Now, none of this negates the interest of having a subset of the programming language that allows to express immutable programs and reason about them. Immutability is indeed a very important property that Houyhnhnm programmers can appreciate as well as Human functional programmers. But when programs do mutate, and they do, by the very virtue of programming itself, Houyhnhnm programmers much prefer being able to reason about these changes from within the system, with all the automation that the system makes possible, including automated refactoring, detection and tracking of incoherence, formal reasoning, etc., where instead Humans have to revert to completely informal reasoning on pen and paper, and must indulge in expensive manual drudgery which robs them from being able to focus on the difficult parts that really require their attention, drowning the important details in an ocean of boring repetitive tasks.
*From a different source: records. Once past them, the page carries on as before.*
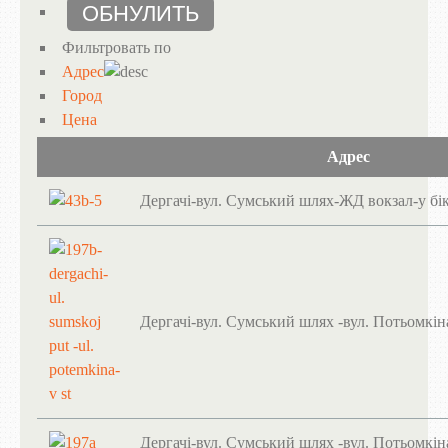
Фильтровать по
Адрес
Город
Цена
Адрес
Дергачі-вул. Сумський шлях-ЖД вокзал-у бі
Дергачі-вул. Сумський шлях -вул. Потьомкін
Дергачі-вул. Сумський шлях -вул. Потьомкін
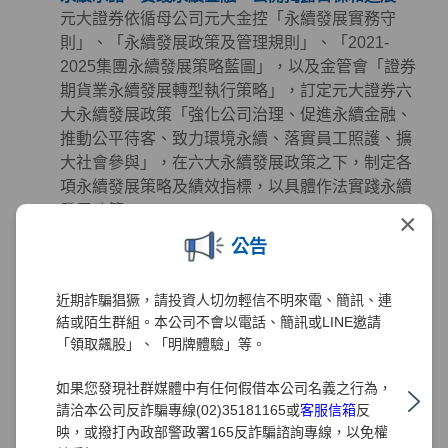
元大證券依循母公司元大金控「永續發展實務守
則」、「永續發展政策及管理規則」、「2021-
2025集團永續發展策略藍圖」，以及金管會「證券
期貨業永續發展轉型執行策略」，訂定元大證券六
大永續發展政策「強化公司治理、促進永續金融、
推動公平待客、致力環境永續、落實員工照護、擴
大社會參與」，在六大永續發展政策之下，制定各
項永續發展策略及績效指標，以具體作法實踐永續
發展政策。
×
公告
永續金融 - 掌握先機、創造財富、誠信服務、保障
權益
元大證券致力於提供投資人創新與高品質的金融服
近期詐騙猖獗，請投資人切勿輕信不明來電、簡訊、連
務且從未懈怠，多年來秉持著「掌握先機、創造財
結或陌生群組。本公司不會以電話、簡訊或LINE邀請
富、誠信服務、保障權益」的經營理念努力，在深
「領取飆股」、「明牌體驗」等。
耕金融業務發展及創造利潤的同時，也極為注重公
如果您發現社群媒體中有任何假借本公司名義之行為，
司治理、客戶權益、員工照護、環境永續及社會公
請洽本公司反詐騙專線(02)35181165或
客服信箱
反
益等領域的正向發展。元大證券同時正視氣候及社
映，或撥打內政部警政署165反詐騙諮詢專線，以免權
會變遷帶來的風險、機會與挑戰，透過長期規劃並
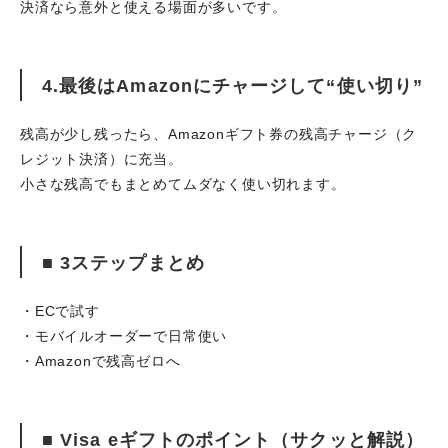
決済なら意外と使える場面が多いです。
4.最後はAmazonにチャージして“使い切り”
残高が少し残ったら、Amazonギフト券の残高チャージ（ク
レジット決済）に充当。
小さな残高でもまとめてムダなく使い切れます。
■ 3ステップまとめ
・ECで試す
・モバイルオーダーで日常使い
・Amazonで残高ゼロへ
■ Visa eギフトのポイント（サクッと解説）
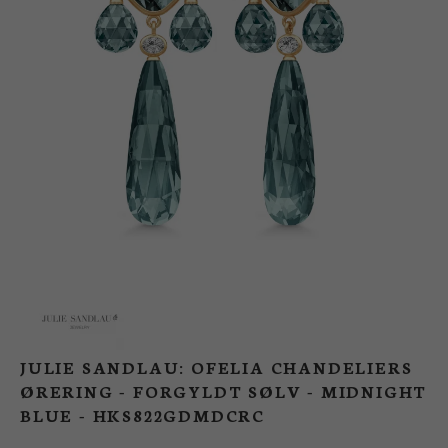
BUTIK
LOG IND
KUNDEKLUB
JULIE SANDLAU: OFELIA CHANDELIERS
ØRERING - FORGYLDT SØLV - MIDNIGHT
BLUE - HKS822GDMDCRC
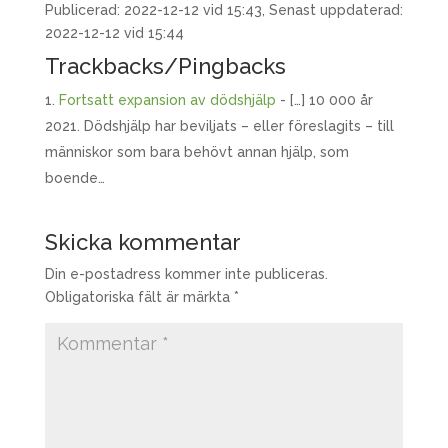
Publicerad: 2022-12-12 vid 15:43, Senast uppdaterad:
2022-12-12 vid 15:44
Trackbacks/Pingbacks
Fortsatt expansion av dödshjälp
- […] 10 000 år
2021. Dödshjälp har beviljats – eller föreslagits – till
människor som bara behövt annan hjälp, som
boende…
Skicka kommentar
Din e-postadress kommer inte publiceras.
Obligatoriska fält är märkta
*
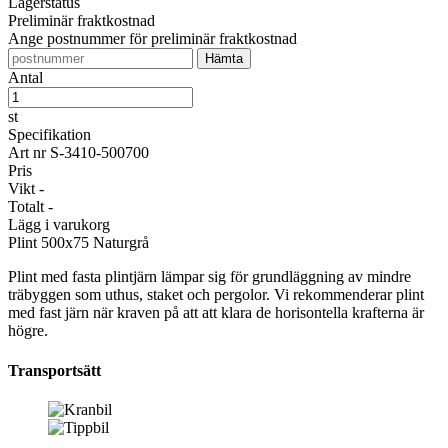
Lagerstatus
Preliminär fraktkostnad
Ange postnummer för preliminär fraktkostnad
Antal
st
Specifikation
Art nr
S-3410-500700
Pris
Vikt
-
Totalt
-
Lägg i varukorg
Plint
500x75 Naturgrå
Plint med fasta plintjärn lämpar sig för grundläggning av mindre
träbyggen som uthus, staket och pergolor. Vi rekommenderar plint
med fast järn när kraven på att att klara de horisontella krafterna är
högre.
Transportsätt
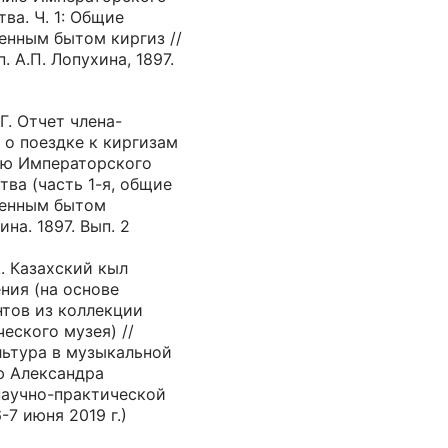
ва. Ч. 1: Общие
енным бытом киргиз //
. А.П. Лопухина, 1897.
Г. Отчет члена-
 о поездке к киргизам
ию Императорского
ва (часть 1-я, общие
менным бытом
на. 1897. Вып. 2
А. Казахский кыл
ния (на основе
тов из коллекции
еского музея) //
льтура в музыкальной
ю Александра
научно-практической
7 июня 2019 г.)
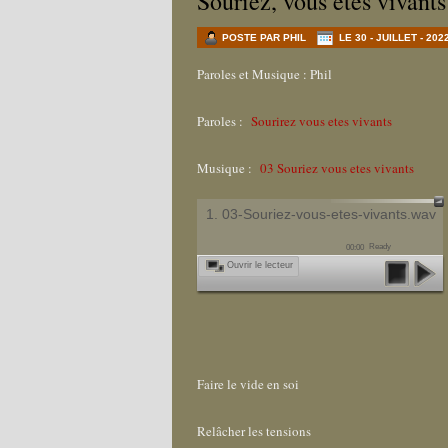
Souriez, vous êtes vivants
POSTE PAR PHIL
LE 30 - JUILLET - 202
Paroles et Musique : Phil
Paroles :
Sourirez vous etes vivants
Musique :
03 Souriez vous etes vivants
1. 03-Souriez-vous-etes-vivants.wav
Ready
00:00
Ouvrir le lecteur
Faire le vide en soi
Relâcher les tensions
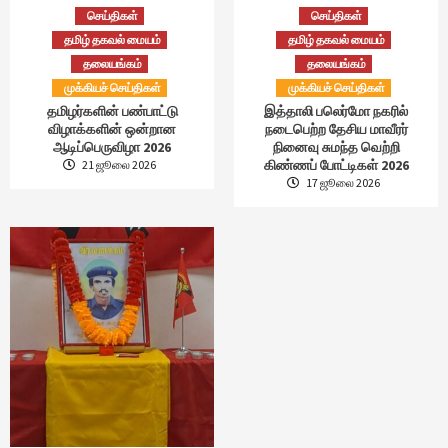
செய்திகள்
செய்திகள்
தமிழ் தகவல் மையம்
தமிழ் தகவல் மையம்
தலையங்கம்
தலையங்கம்
முக்கியச் செய்திகள்
முக்கியச் செய்திகள்
தமிழர்களின் பண்பாட்டு
இத்தாலி பலெர்மோ நகரில்
விழாக்களின் ஒன்றான
நடைபெற்ற தேசிய மாவீரர்
ஆடிப்பெருவிழா 2026
நினைவு சுமந்த வெற்றி
கிண்ணப் போட்டிகள் 2026
21 ஜூலை 2026
17 ஜூலை 2026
Houyhnhnm programming languages thus allow to express immutable programs written in suitably restricted programming languages that make it easy to reason about them; and simultaneously they can express meta-level programs without these expressive restrictions (but with different restrictions) that can describe changes in the former programs, from outside their universe but still within the automated part of the overall computing system, also allowing for reasoning.
In conclusion, as compared to Human computer systems, Houyhnhnm computing systems handle all the easy cases of live upgrade, and automatically ensure coherence for the hard cases, where Humans instead rely on large bureaucracies of database administrators and upgrade experts to manually manage live upgrade of code and data through excruciating slow and still error-prone unautomated processes. And this, it bears repeating, is but a necessary consequence of the simple difference of point of view, of “philosophy”, between Human computer systems and Houyhnhnm computing systems.